Review of John Barilaro’s US business work finds government did not remain ‘at arm’s length’
The independent review which investigated the appointment of former New South Wales Deputy Premier John Barilaro to a lucrative US trading post found that the recruitment process failed been made “at arm’s length” from the government.
- Review found former trade minister Stuart Ayres made ‘irregular’ contribution to John Barilaro’s appointment
- Prime Minister Dominic Perrottet admits Mr Barilaro’s appointment as US trade commissioner was ‘flawed’
- He says he will seek advice on whether Mr Ayres shares should be referred to the ICAC
That review – by former NSW Civil Service Commissioner Graeme Head – found former trade minister Stuart Ayres had ‘close contact’ with the chief executive of Investment NSW, who was responsible for hiring by Mr. Barilaro.
This is despite the fact that the commercial role of the Americas was supposed to follow an independent recruitment process without ministerial intervention.
Mr Head found Mr Ayres’ engagement with Investment NSW chief executive Amy Brown – over a shortlist of candidates – to be “highly irregular”.
‘It is highly irregular for a party outside the selection committee – in this case a minister – to be consulted on the composition of a shortlist,’ Mr Head wrote.
“It is even more problematic that the fact that this happened was not disclosed to the independent members of the panel by Ms. Brown.”
The review did not suggest “impropriety” on Mr Ayres’ part, but said the process could not be called “arm’s length”.
Mr Head said Mr Ayres had at least three “points of contact” with the process:
- When Investment NSW consulted him on the role’s advertising approach
- A discussion he had with Ms Brown regarding the shortlist of candidates
- When Ms Brown decided that Mr Ayres should meet one of the candidates, and this meeting took place
Mr Ayres resigned from the cabinet last month after a draft version of the report raised questions about whether he breached the ministerial code of ethics and conduct by giving instructions to Ms Brown.
However, Mr Ayres maintains he did nothing wrong.
After Head’s review, Prime Minister Dominic Perrottet announced stricter rules regarding when former ministers could apply for public sector posts.

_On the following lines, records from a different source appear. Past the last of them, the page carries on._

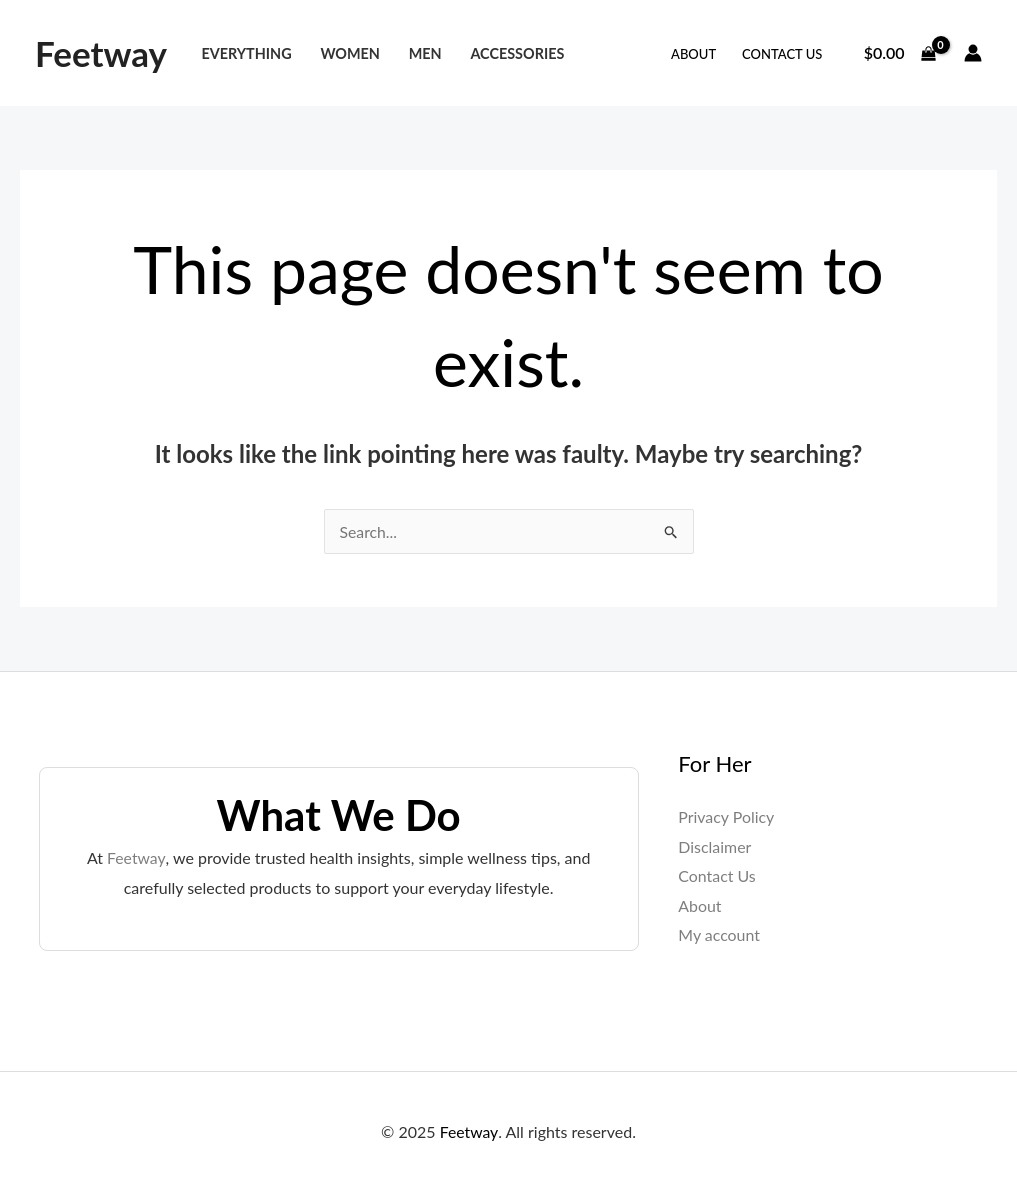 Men (425, 53)
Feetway (101, 53)
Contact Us (782, 54)
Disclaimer (714, 846)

Mr Perrottet said changes to the code of ethics and ministerial conduct meant ministers would be banned for 18 months after leaving the policy of accepting jobs in public sector agencies reporting to them over the course of their last two years in office.
He said Head’s review made it clear mistakes had been made and the recruitment process was “flawed”.
“The results, and in my view the whole process, that has been undertaken has been incredibly disappointing,” Perrottet said.
“I recognize the distress this has caused a lot of people.”
The chief’s review also recommended several changes to the Public Sector Employment (GSE) Act to ensure more transparency around appointments.
Although he did not recommend any changes to the departmental code of ethics and conduct, Mr Perrottet said the additional measures would “ensure robust recruitment processes in the future”.
Further changes will be made to the GSE Act, which means:
- Ministers cannot direct secretaries of public agencies on recruitment issues
- All future job selections in the trades must be based on merit
- Senior officials will be required to seek ethical advice in relation to their future employment and this advice will be made public.
Mr Perrottet said Head’s review found no wrongdoing on the part of Mr Barilaro, who last week said he wished never to stand for the job.
Mr. Barilaro stepped down from the role of trade commissioner in June after intense media scrutiny.
The Prime Minister said the selection process had flaws “that no one was aware of” and that he wanted to restore confidence in trade assignments.
“These roles are fundamental. I have met so many people on my trade missions who are now going to invest in NSW who otherwise would not have.”
Mr. Perrottet would not be determined whether Ms. Brown would continue in her role.
“It’s the business of the secretary in the Prime Minister’s and Cabinet Office,” he said.
“We will work on these issues.”
He also said he was investigating whether Mr Ayres’ potential breach of the code of ethics and conduct should be reported to the Independent Commission Against Corruption (ICAC).